19. On the 15th of November, 1963, the Civil Surgeon, Kanpur asked the petitioner to hand over charge in consequence of the impugned order. The petitioner says that he had earned leave of about four months at his credit. He applied on 16th October, 1961 for one month's earned leave from 1st December, 1961 to 31st December, 1961. His application was forwarded to the Government, but the Government was of the view that as his services had been dispensed with, the question of giving leave does not arise. In the counter-affidavit it has been asserted that 'no Government servant is entitled as a matter of right to claim even the leave that has been earned by him, as would he evident from Fundamental Rule 67 as incorporated in F. H. B. Vols. II to IV, and as such the reply that was sent by the Government that no question of leave arose since the post had been abolished was quite within its jurisdiction.' It will be noticed that the petitioner's allegation that on the date of his application he had already earned four months' leave has not been denied.

20. It is true that Rule 67 provides that 'leave cannot be claimed as of right.

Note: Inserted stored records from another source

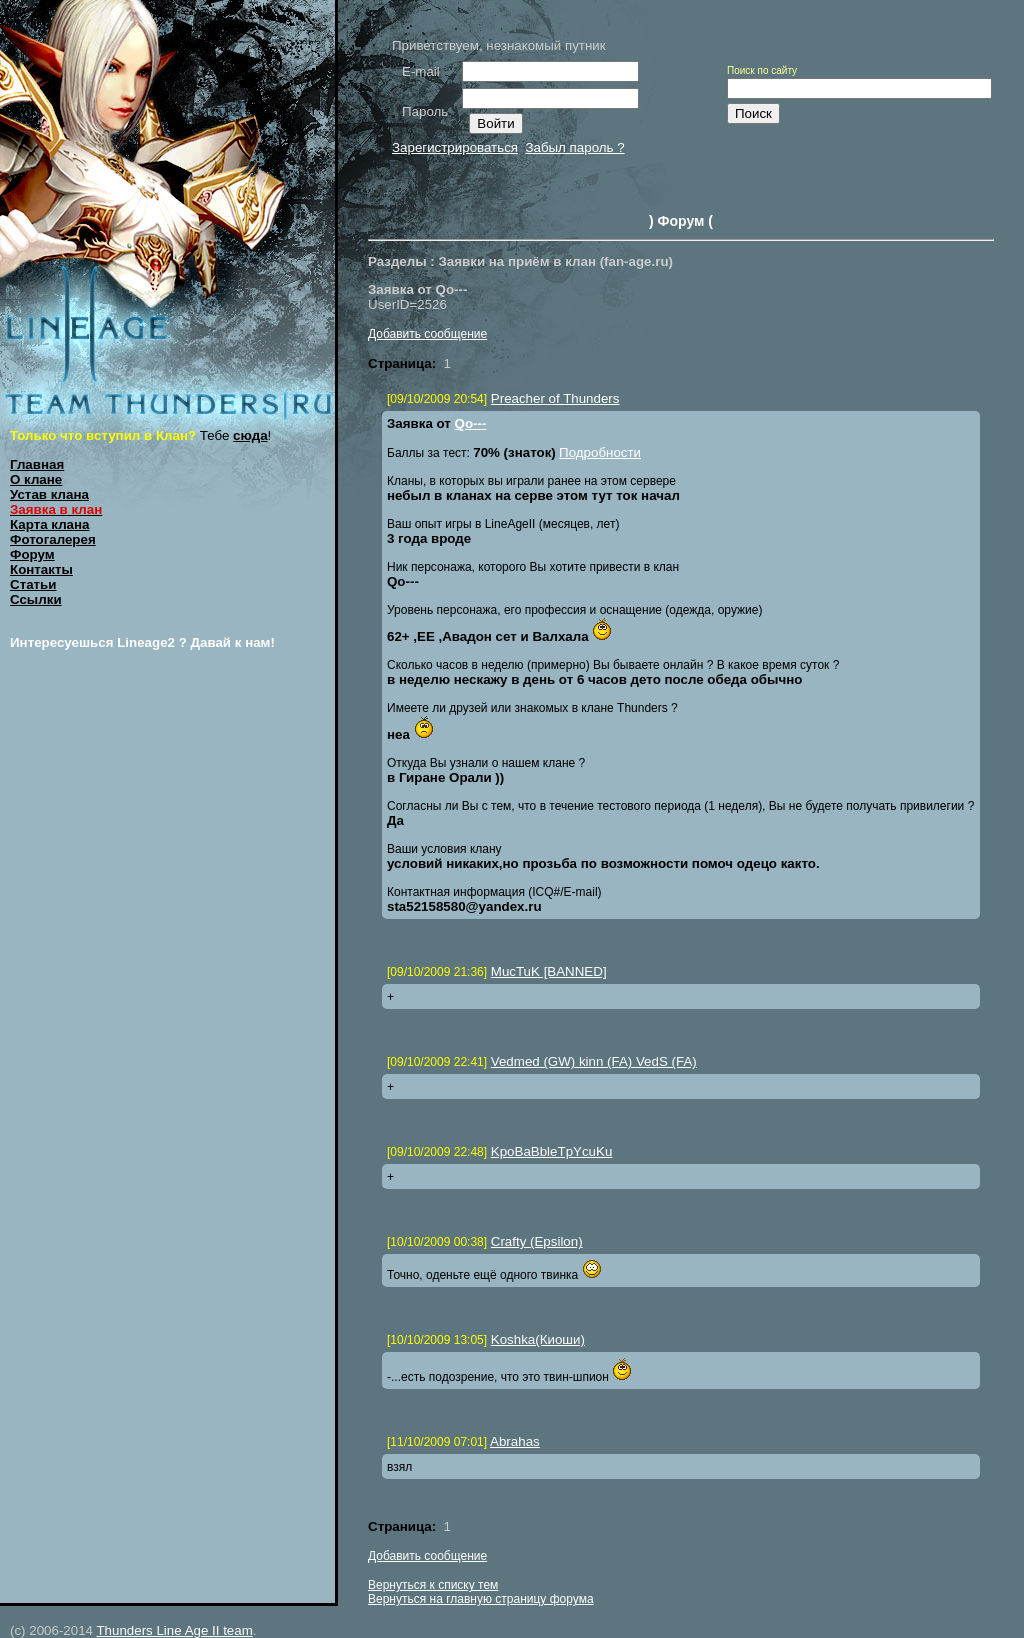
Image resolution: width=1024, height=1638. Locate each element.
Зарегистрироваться (455, 147)
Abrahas (515, 1441)
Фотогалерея (53, 539)
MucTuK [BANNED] (549, 971)
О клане (36, 479)
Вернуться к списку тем (433, 1585)
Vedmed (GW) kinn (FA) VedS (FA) (594, 1061)
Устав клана (49, 494)
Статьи (33, 584)
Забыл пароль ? (574, 147)
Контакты (41, 569)
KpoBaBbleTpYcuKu (552, 1151)
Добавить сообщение (427, 334)
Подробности (600, 452)
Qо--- (471, 423)
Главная (37, 464)
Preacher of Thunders (555, 398)
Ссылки (36, 599)
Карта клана (50, 524)
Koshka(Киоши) (538, 1339)
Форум (32, 554)
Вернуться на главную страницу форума (481, 1599)
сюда (250, 435)
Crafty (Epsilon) (537, 1241)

When the exigencies of the public service so require, discretion to refuse or revoke leave of any description is reserved to the authority empowered to grant it.' In the instant case, however, conditions which are requisite for refusal or revocation of the leave under the aforesaid rule were not present and, therefore, there was no justification for the State Government to have refused to grant leave to the petitioner which he had already earned on account of the duration of his service.

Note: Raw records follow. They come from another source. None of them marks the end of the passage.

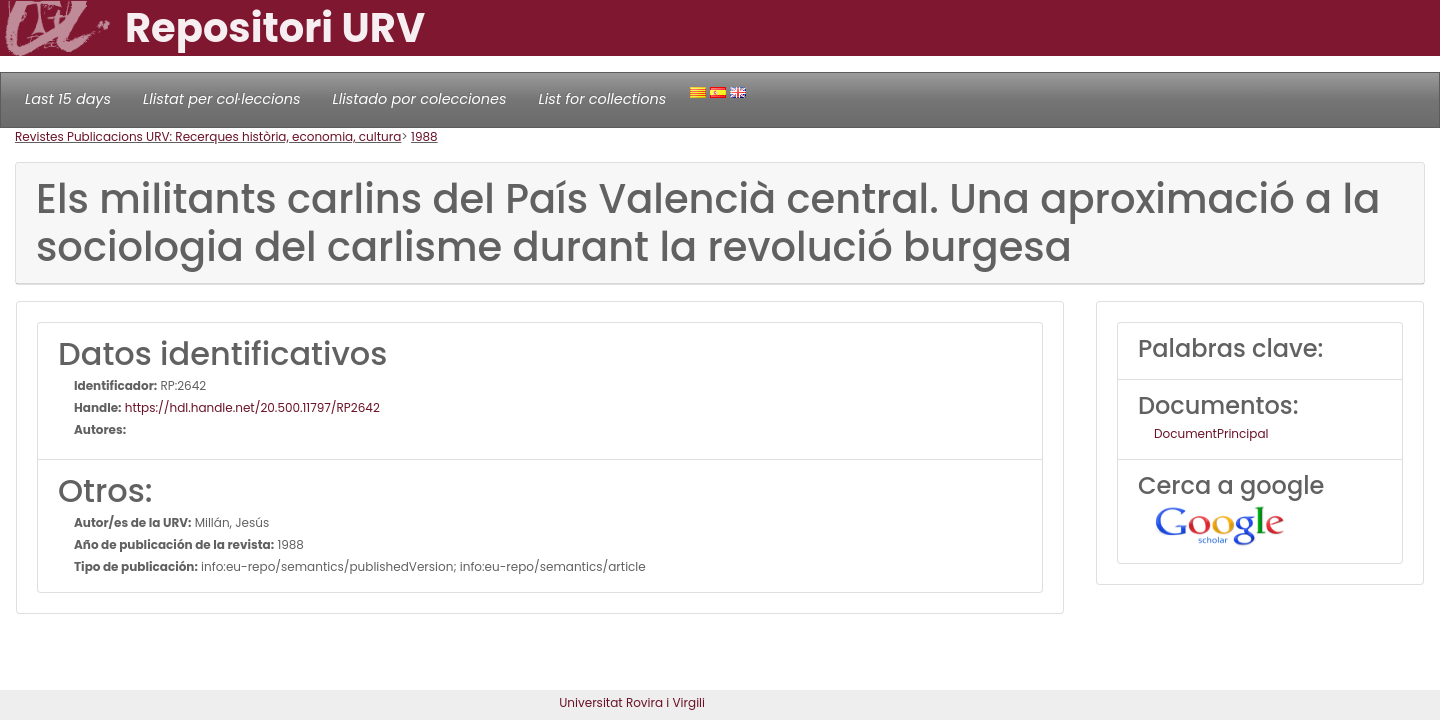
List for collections (602, 99)
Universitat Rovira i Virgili (632, 702)
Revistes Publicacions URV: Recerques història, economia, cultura (208, 136)
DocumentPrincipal (1211, 433)
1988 (424, 136)
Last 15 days (68, 99)
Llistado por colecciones (420, 99)
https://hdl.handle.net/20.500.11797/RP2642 (251, 407)
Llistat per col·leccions (222, 99)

21. In his supplementary affidavit the petitioner has asserted that having been appointed to a substantive and permanent post, he became entitled to pension under Article 361 of the Civil Service Regulations and that under Rule 474 and 474 (1) he became entitled to certain amount as pension. In the counter-affidavit it has been asserted that ''the petitioner's claim to the pension could be considered only under Article 426 of the Civil Service Regulations and to such a claim of pension, Rule 474 and 474 (1) have no application and no question of granting a pension arises.'

22. Learned counsel for the petitioner has argued that this affirmation in the counter-affidavit clearly indicates that as a result of the impugned order, the Petitioner has not only been deprived of his post and is earned leave but also of his pension to which he is entitled under Rule 381 of the Civil Service Regulations. Learned Standing Counsel has, however, stated that the petitioner will be given the pension to which he might have been entitled under the relevant Rules.

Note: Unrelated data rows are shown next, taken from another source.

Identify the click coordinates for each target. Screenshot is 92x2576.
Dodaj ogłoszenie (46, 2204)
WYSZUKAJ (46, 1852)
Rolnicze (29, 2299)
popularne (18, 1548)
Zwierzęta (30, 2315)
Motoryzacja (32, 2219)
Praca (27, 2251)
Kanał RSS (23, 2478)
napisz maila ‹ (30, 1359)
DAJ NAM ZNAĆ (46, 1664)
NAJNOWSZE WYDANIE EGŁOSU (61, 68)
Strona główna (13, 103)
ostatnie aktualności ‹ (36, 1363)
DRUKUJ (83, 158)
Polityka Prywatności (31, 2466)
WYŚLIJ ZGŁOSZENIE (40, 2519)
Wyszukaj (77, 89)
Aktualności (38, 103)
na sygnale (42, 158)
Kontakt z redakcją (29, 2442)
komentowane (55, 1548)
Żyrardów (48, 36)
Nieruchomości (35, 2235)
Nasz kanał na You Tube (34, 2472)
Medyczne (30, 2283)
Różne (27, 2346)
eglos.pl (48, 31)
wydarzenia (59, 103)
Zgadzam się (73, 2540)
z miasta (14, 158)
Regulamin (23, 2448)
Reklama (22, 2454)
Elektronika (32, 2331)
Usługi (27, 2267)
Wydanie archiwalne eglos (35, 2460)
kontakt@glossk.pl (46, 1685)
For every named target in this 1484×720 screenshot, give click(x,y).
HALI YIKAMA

23. Under Rule 426 of the Civil Service Regulations an officer who is selected for discharge owing to the abolition of his permanent post, unless he is appointed to another post, has the option of taking any compensation, pension or gratuity to which he may be entitled for the service he has rendered. That pension or gratuity is to be calculated in accordance with Rule 474 and 474 (1) (a). Therefore, the allegation in the counter-affidavit that the aforesaid rules did not apply in the case of the petitioner and that 'no question of granting a pension arose' appear to be based on misapprehension of legal position.

24. Under the impugned order a gratuity equivalent to three months' salary was paid to the petitioner as contemplated by Rule 436 in lieu of notice. But this gratuity is not to be confused with the gratuity to which he is entitled on his not being provided with a similar post under II. 426 of the Civil Service Regulations. The contention of the respondents, therefore, that no question of pension in his case arises is devoid of force.

25. The petition is allowed. The order of the State Government dated 3rd of November, 1961 abolishing the post and discharging the petitioner from service is quashed. In the circumstances of the case, however, there will be no order as to costs.